Succession’s bold decision makes for one of the greatest TV episodes

Patrick McCarry

Succession

“Well, I’m just dealing in facts here.”

Major spoilers ahead for Succession – Season 4, Episode 3.

When the end came, it was as grim, shitty and gut-wrenching as so many ends are. No bawling prophecies, no tear-filled redemptions or howls at the moon. Just chest pains in an airplane toilet and a phone placed beside an un-hearing ear.

Logan Roy, the media titan, marionette extraordinaire and towering father figure, is no more.

Succession delivered one of the greatest, most jarring and compelling hours of television ever made when, in ‘Connor’s Wedding’, the makers did what they had long been threatening to do – they snuffed Logan Roy.

Many of us that have followed the show over these three and a bit seasons would have told ourselves Logan was not long for this earth.

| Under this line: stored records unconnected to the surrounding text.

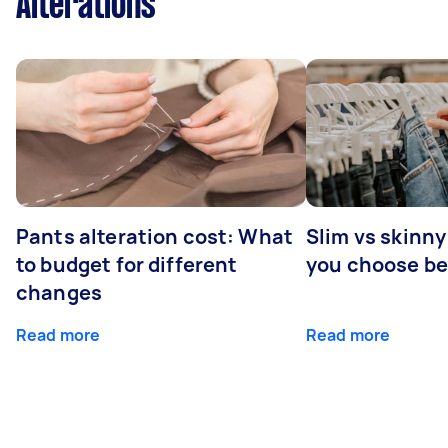
Alterations
Pants alteration cost: What
Slim vs skinny
to budget for different
you choose b
changes
Read more
Read more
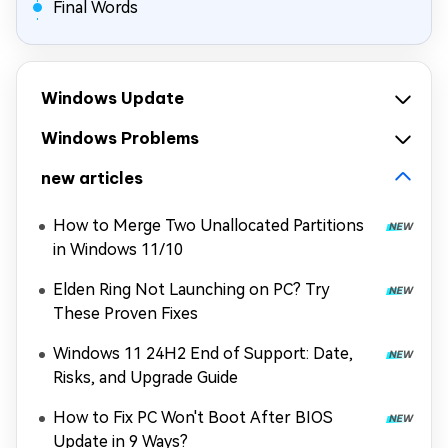
Final Words
Windows Update
Windows Problems
new articles
How to Merge Two Unallocated Partitions
in Windows 11/10
Elden Ring Not Launching on PC? Try
These Proven Fixes
Windows 11 24H2 End of Support: Date,
Risks, and Upgrade Guide
How to Fix PC Won't Boot After BIOS
Update in 9 Ways?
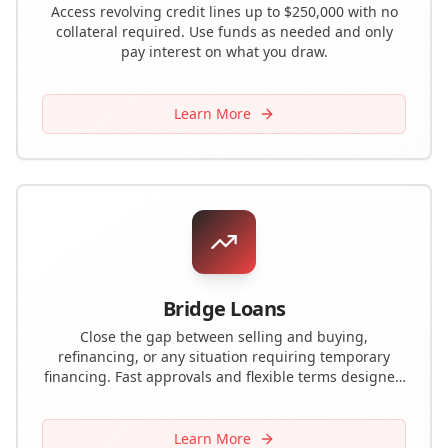
Access revolving credit lines up to $250,000 with no
collateral required. Use funds as needed and only
pay interest on what you draw.
Learn More
Bridge Loans
Close the gap between selling and buying,
refinancing, or any situation requiring temporary
financing. Fast approvals and flexible terms designed
for real estate investors and property owners.
Learn More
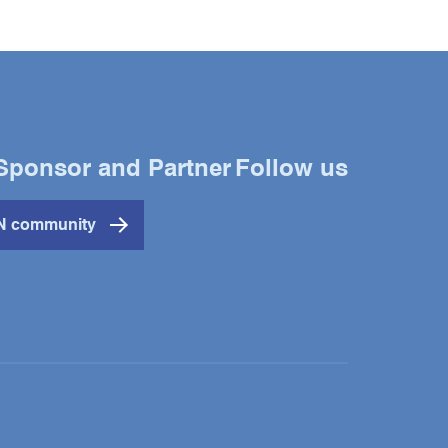
Sponsor and Partner
Follow us
Twitter
YouTube
LinkedIn
IN community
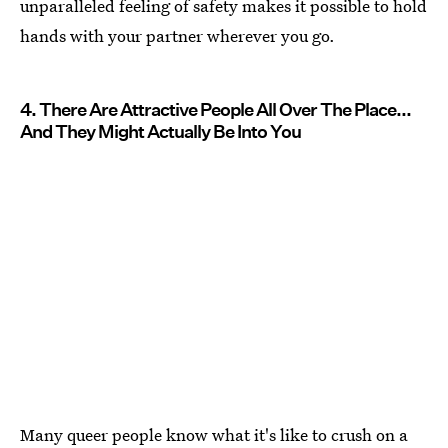
unparalleled feeling of safety makes it possible to hold
hands with your partner wherever you go.
4. There Are Attractive People All Over The Place...
And They Might Actually Be Into You
Many queer people know what it's like to crush on a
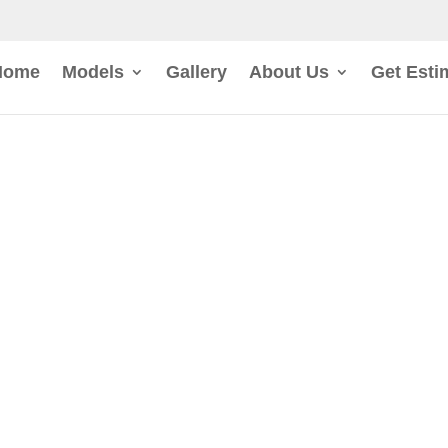
Home
Models
Gallery
About Us
Get Esti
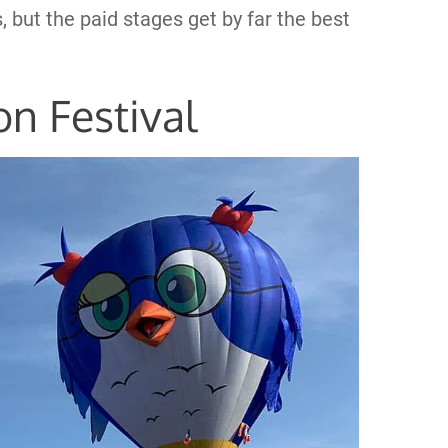
, but the paid stages get by far the best
on Festival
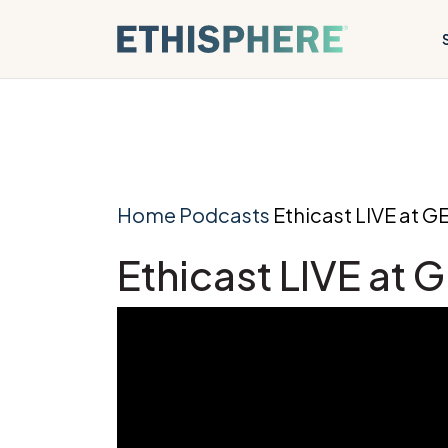
Skip to content
Home
Podcasts
Ethicast LIVE at G
Ethicast LIVE at 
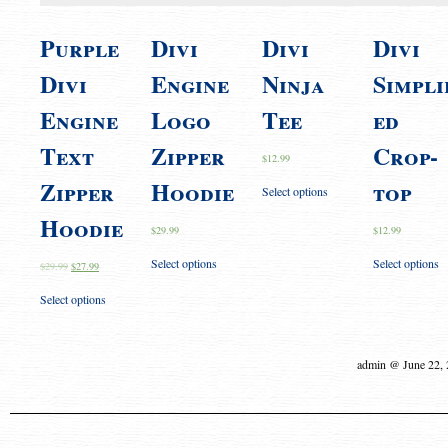
Purple
Divi
Divi
Divi
Divi
Engine
Ninja
Simpli
Engine
Logo
Tee
ed
Text
Zipper
Crop-
$
12.99
Zipper
Hoodie
top
Select options
Hoodie
$
29.99
$
12.99
Select options
Select options
$
29.99
$
27.99
Select options
admin @ June 22,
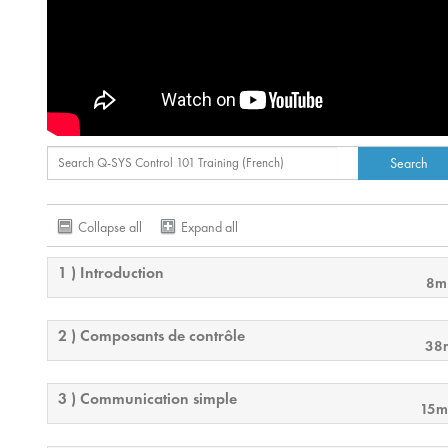
Collapse all
Expand all
1 ) Introduction
8m
2 ) Composants de contrôle
38
3 ) Communication simple
15m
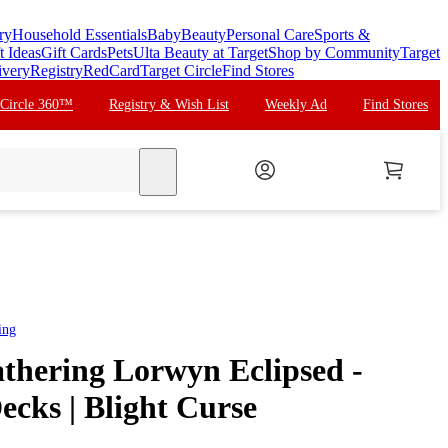
ry
Household Essentials
Baby
Beauty
Personal Care
Sports &
t Ideas
Gift Cards
Pets
Ulta Beauty at Target
Shop by Community
Target
ivery
Registry
RedCard
Target Circle
Find Stores
 Circle 360™
Registry & Wish List
Weekly Ad
Find Stores
search
ing
thering Lorwyn Eclipsed -
ks | Blight Curse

He had a stroke in the pilot episode and was often seen in various states of discomfort, distress or hooked up to some fluids. Perhaps it were the moments that he was hale, healthy(ish) and roaring his head off that convinced us this guy could go on, though.

We witnessed the grubby, funny dance for positions of power, albeit under his yoke, and told ourselves the fateful day would come.

For all of that – for all the hints, nods and flashes – very, very few of us expected it to come in episode three of what will be a 10-episode final season. Two of the shows best set-pieces have revolved around weddings – Shiv and Lady Caroline’s – so we were gearing up for a shit-show as presidential no-hopeful Connor Roy tied the knot. A hilarious, whirling shit-show.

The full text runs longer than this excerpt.